Trojan performing a HTTP request to download files
The first file downloaded is “ebulker_dlfjihgsleigh.exe” an installer of the infamous “SecurityTool” fake antivirus, the same flavour of fake AV distributed by other downloaders such as Bredolab and Sasfis. The installer phones home to its affiliate server by using the HTTP request with this format, http://<remote IP>/cb_soft.php?q=<hexadecimal>.

SecurityTool - A fake AV
The second malicious file downloaded is “outlook.exe”, a sniffer Trojan that monitors FTP, SMTP and POP3 traffic in the infected machine and sends captured data back to its control server. We did not observe any data being sent, but it is most likely targeting user credentials.

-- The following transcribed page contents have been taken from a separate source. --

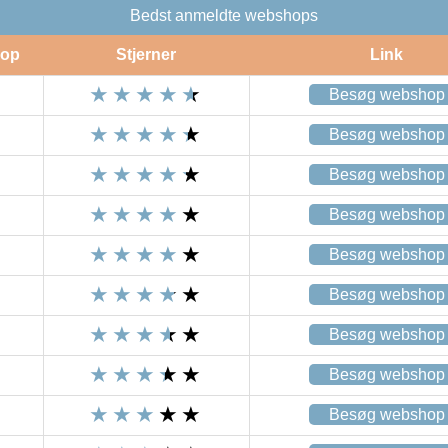
Bedst anmeldte webshops
op
Stjerner
Link
Besøg webshop
Besøg webshop
Besøg webshop
Besøg webshop
Besøg webshop
Besøg webshop
Besøg webshop
Besøg webshop
Besøg webshop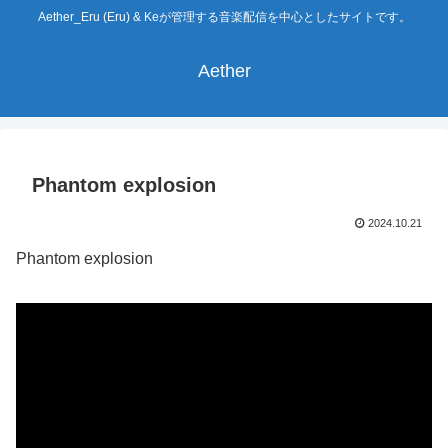
Aether_Eru (Eru) & Keが管理する音楽配信を中心としたサイトです。
Aether
Phantom explosion
2024.10.21
Phantom explosion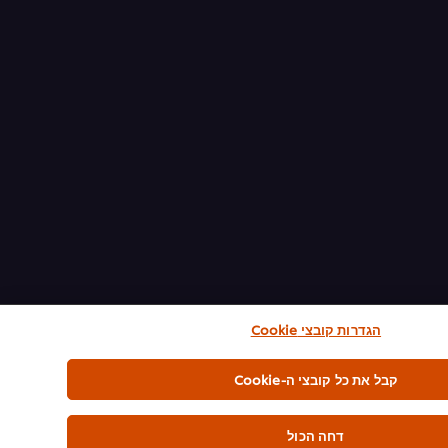
הגדרות קובצי Cookie
קבל את כל קובצי ה-Cookie
דחה הכול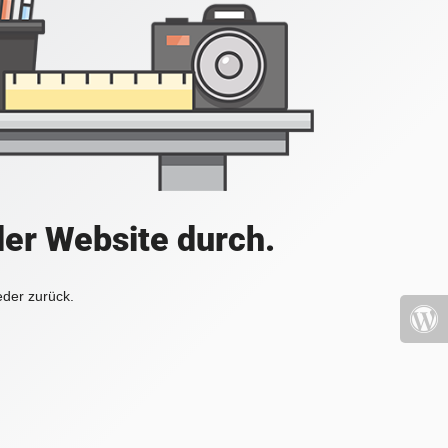
der Website durch.
eder zurück.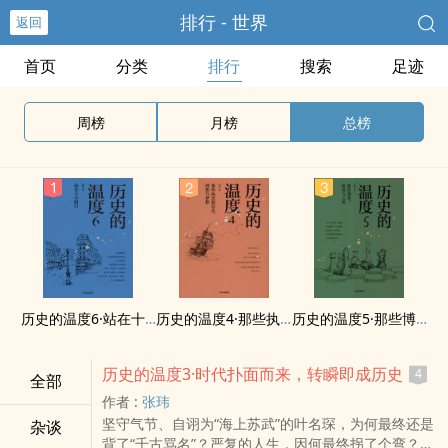
排行 - 世界
返回
首页
分类
排行
搜索
足迹
周榜
月榜
总榜
历史的温度6·站在十字路口
历史的温度4·那些执念和信念、理想与梦想
历史的温度5·那些博弈、较量与人性
历史的温度3·时代扑面而来，转瞬即成历史
4
全部
作者 :
张玮
坚守气节、自诩为“海上苏武”的叶名琛，为何最终还是
杂谈
背了“千古骂名”？严复的人生，因何最终拐了个弯？达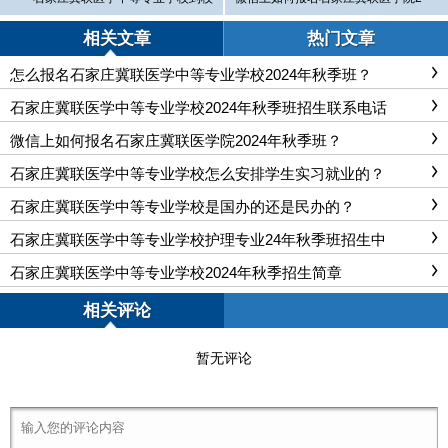
路线
024年秋季班？
相关文章
热门文章
怎么报名石家庄冀联医学中等专业学校2024年秋季班？
石家庄冀联医学中等专业学校2024年秋季班招生联系电话
微信上如何报名石家庄冀联医学院2024年秋季班？
石家庄冀联医学中等专业学校怎么安排学生实习就业的？
石家庄冀联医学中等专业学校是国办的还是民办的？
石家庄冀联医学中等专业学校护理专业24年秋季班招生中
石家庄冀联医学中等专业学校2024年秋季招生简章
相关评论
暂无评论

Trojan code that monitors the FTP (port 21),POP3 (port 110) and SMTP (port 25) protocol.
This sniffer Trojan drops a legitimate file wpcap.dll and packet.dll in the Windows system directory as well as the packet filter driver npf.sys. This files are commonly used by legitimate network monitoring software such as WireShark. In this case, the Trojan utilizes these DLLs for malicious purposes.
There are a couple of points to this story. The first is that spammers probably don’t care if a spam campaign is unsophisticated. They can send millions of messages, and a few people will inevitably get sucked in anyway. Secondly, these days getting infected usually means multiple pieces of malware doing different things on your computer. Some malware may be obvious like Fake AV, but most will be hidden.